Court Opinion

ID: 9537109
Source: CourtListenerOpinion
Date Created: 2023-08-07 07:12:36.682114+00
Date Added: 2024-06-11T14:56:04.165557
License: Public Domain

BAKES, Justice
(dissenting):
I concur with Justice Donaldson and would follow the decision of this Court in Butterfield v. Western Casualty & Surety Co., 83 Idaho 79, 357 P.2d 944 (1960).
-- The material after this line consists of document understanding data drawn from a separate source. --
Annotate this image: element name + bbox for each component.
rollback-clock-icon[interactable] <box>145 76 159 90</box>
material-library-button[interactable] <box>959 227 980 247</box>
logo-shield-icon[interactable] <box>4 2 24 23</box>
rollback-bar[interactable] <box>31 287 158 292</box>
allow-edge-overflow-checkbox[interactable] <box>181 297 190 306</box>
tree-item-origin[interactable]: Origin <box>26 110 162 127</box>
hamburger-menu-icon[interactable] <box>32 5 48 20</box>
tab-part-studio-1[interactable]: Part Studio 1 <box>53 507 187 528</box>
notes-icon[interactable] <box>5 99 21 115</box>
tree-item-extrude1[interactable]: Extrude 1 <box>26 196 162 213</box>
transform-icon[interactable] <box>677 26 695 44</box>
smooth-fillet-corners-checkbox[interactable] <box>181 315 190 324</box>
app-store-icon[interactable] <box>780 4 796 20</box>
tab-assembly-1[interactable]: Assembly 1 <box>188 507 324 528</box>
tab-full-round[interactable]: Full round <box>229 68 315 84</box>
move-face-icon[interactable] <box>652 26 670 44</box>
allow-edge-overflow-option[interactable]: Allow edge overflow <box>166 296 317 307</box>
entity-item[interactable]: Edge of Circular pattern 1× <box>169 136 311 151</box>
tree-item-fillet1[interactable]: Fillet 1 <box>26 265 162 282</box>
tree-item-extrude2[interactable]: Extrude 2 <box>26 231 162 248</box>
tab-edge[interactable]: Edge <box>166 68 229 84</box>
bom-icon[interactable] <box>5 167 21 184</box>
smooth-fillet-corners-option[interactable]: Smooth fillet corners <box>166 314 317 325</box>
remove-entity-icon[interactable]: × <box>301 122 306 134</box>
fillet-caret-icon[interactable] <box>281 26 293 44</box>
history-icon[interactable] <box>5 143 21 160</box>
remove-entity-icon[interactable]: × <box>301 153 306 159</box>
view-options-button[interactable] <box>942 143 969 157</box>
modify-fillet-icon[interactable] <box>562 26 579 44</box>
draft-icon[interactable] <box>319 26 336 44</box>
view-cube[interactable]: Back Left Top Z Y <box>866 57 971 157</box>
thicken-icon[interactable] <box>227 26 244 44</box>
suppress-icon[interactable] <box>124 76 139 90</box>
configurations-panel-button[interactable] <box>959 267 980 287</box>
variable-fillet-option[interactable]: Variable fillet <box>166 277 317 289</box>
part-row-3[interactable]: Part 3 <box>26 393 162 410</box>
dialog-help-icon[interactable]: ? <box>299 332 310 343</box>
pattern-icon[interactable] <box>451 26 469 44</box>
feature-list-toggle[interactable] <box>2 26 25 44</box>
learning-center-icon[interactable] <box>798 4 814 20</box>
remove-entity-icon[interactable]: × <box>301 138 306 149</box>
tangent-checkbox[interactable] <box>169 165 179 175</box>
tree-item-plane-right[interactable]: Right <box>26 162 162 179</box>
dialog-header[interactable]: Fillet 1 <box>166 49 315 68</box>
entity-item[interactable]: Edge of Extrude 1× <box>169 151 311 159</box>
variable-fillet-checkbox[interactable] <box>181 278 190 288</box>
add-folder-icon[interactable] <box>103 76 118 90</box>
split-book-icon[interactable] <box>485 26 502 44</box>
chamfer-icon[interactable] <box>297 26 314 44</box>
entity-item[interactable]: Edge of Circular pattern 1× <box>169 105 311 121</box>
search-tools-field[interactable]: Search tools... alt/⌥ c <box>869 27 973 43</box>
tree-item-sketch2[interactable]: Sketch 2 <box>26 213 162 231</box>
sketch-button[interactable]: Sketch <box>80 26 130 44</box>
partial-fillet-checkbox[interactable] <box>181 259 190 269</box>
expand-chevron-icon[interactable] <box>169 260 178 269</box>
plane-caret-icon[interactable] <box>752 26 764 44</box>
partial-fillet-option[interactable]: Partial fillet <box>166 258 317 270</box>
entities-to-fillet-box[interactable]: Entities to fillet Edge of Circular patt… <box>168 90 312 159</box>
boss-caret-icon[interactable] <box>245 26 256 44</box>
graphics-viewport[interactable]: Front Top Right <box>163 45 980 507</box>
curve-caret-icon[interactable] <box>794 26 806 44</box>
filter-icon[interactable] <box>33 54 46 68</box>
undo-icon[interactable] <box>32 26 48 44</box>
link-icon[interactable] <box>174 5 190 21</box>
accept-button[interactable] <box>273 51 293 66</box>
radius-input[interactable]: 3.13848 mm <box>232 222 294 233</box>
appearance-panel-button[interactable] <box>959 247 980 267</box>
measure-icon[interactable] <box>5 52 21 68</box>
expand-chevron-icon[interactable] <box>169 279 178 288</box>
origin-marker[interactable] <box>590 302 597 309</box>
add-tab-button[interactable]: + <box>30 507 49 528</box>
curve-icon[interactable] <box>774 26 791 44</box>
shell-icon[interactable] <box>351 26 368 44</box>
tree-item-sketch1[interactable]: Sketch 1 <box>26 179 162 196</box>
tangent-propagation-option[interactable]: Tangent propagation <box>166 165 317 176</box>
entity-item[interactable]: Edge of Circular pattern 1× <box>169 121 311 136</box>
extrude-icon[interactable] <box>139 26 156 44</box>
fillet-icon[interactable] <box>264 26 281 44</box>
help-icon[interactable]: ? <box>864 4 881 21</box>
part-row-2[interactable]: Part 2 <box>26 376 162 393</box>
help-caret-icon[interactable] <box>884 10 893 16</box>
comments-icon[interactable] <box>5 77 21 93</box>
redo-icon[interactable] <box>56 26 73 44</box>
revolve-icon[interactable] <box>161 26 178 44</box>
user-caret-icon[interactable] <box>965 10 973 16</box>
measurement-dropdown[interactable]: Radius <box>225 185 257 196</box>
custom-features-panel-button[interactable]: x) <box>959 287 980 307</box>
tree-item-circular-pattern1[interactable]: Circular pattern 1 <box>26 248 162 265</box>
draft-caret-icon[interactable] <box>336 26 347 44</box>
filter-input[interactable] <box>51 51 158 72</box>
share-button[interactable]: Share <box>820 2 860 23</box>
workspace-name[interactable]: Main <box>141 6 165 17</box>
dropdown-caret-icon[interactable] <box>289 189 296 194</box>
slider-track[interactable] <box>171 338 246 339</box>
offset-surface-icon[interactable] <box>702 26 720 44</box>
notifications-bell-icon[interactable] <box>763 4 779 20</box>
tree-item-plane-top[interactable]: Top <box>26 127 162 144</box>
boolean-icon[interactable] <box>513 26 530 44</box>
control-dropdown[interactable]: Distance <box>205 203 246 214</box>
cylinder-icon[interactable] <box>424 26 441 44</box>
*52However, I further question the propriety of determining the key issue in the injured claimant’s case, i. e., whether or not the vehicle was being used with the permission of the insured, in a case other than the negligence action filed by the claimant. This Court, in Ennis v. Casey, 72 Idaho 181, 185, 238 P.2d 435 (1951), warned against the practice of permitting issues, which should be decided in the main action, from being determined in a declaratory judgment proceeding which preempts the main action. And while this Court stated in Temperance Insurance Exchange v. Carver, 83 Idaho 487, 365 P.2d 824 (1961):
“Where an insurer acts with reasonable promptness, so that the insured and third parties are not prejudiced, the insurer is entitled to have the question of the validity of its policy, and its liability thereunder, determined prior to the trial of an action against the insured upon a liability alleged to be covered by the policy, so that the insurer may know whether it is obligated to defend the insured as provided by the policy. (Citations omitted) .” 83 Idaho at 492, 365 P.2d 826,
actions such as that before the Court today point out the impropriety of this procedure and- how prejudice can possibly result. One effect is that the plaintiffs are forced to have the issue of permission determined not in their action in which the extent of their injuries is before the trier of fact, but in an action in which they are at best only one of several parties defendant. In this case you have the further complication in that the insureds, Leon and Fay Wright, were not even made parties to the action, raising the specter of inconsistent judgments in the two cases. I think the district courts should heed carefully the admonition of the Ennis case, supra, suggesting that critical issues such as the question of permission should ordinarily be decided in the main action, and not in the declaratory judgment action filed by the insured’s company.